Buon anno a tutti i lettori di Segnavia54. E buon anno in particolare a tutti coloro che conservano nel portafoglio, o meglio nella patta dello zaino, la tessera del CAI. Perché quest’anno si celebra il 150esimo anniversario della fondazione del club, formalizzata il 23 ottobre del 1863 a Torino, ma di fatto decisa il 12  agosto, il giorno della celebra salita al Monviso voluta dal biellese Quintino Sella, che allora era ministro e fece dell’impresa un momento di coesione e orgoglio nazionale.

Le celebrazioni, presentate a Montecitorio nell’ottobre scorso, saranno tante e diffuse su tutto il territorio. Lo spirito – dice il CAI – non è quello della autocelebrazione, ma della condivisione: la speranza è che servano ad avvicinare alla montagna un numero sempre maggiore di persone.

Oggi il Club Alpino Italiano ha 320.000 soci, oltre ottocento tra sezioni e sottosezioni, 21 gruppi regionali e provinciali, ed è sempre rimasto fedele all’articolo del suo primo statuto, che gli dava “per iscopo l’alpinismo in ogni sua manifestazione, la conoscenza e lo studio delle montagne, specialmente di quelle italiane, e la difesa del loro ambiente naturale”.

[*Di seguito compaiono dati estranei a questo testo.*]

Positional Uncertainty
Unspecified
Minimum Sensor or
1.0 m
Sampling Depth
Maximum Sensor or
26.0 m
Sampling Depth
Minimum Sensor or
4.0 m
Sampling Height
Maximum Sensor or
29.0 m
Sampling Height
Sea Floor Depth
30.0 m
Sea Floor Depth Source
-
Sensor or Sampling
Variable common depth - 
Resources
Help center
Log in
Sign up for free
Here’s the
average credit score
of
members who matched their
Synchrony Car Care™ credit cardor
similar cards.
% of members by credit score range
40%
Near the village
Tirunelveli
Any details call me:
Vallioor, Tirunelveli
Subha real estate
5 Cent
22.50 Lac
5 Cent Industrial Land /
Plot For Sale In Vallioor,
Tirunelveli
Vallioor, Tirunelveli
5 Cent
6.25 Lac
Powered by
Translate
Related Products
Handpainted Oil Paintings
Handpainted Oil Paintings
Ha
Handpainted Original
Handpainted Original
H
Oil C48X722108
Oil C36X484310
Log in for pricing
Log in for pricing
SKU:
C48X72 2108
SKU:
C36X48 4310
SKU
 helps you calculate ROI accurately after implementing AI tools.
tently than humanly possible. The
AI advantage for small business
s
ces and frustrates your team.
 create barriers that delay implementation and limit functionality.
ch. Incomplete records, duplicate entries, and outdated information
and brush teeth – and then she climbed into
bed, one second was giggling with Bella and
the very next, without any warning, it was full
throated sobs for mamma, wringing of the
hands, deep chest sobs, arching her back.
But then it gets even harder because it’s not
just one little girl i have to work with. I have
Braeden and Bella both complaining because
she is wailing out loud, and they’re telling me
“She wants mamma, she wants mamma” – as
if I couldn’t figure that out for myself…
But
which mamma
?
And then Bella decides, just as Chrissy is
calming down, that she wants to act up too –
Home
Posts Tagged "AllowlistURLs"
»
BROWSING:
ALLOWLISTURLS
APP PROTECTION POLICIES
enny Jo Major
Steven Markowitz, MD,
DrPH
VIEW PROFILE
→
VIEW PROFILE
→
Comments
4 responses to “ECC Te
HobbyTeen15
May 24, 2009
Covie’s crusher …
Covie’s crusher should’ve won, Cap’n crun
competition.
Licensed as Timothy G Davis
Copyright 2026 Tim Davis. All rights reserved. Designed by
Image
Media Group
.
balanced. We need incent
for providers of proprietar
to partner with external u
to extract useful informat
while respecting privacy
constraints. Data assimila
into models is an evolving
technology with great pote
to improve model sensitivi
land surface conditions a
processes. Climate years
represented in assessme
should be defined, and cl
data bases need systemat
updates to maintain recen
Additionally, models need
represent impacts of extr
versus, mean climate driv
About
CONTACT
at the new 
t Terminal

Per chi vuole saperne di più rimandiamo al sito istituzionale ( www.cai.it )  e al rinnovato sito de “Lo Scarpone” ( www.loscarpone.cai.it ). Ma segnaliamo anche che dal settembre dell’anno scorso Montagne 360, la rivista ufficiale spedita ai soci, è disponibile per tutti gli appassionati in edicola al prezzo di 3.90 euro.

La vignetta che correda questo articolo è di Gianni Audisio, disegnatore saluzzese molto attento ai temi della montagna. I suoi lavori compaiono regolarmente su Montagne, il settimanale nazionale della TGR dedicato alle terre alte, in onda ogni venerdì alle 9.30 su RAI2.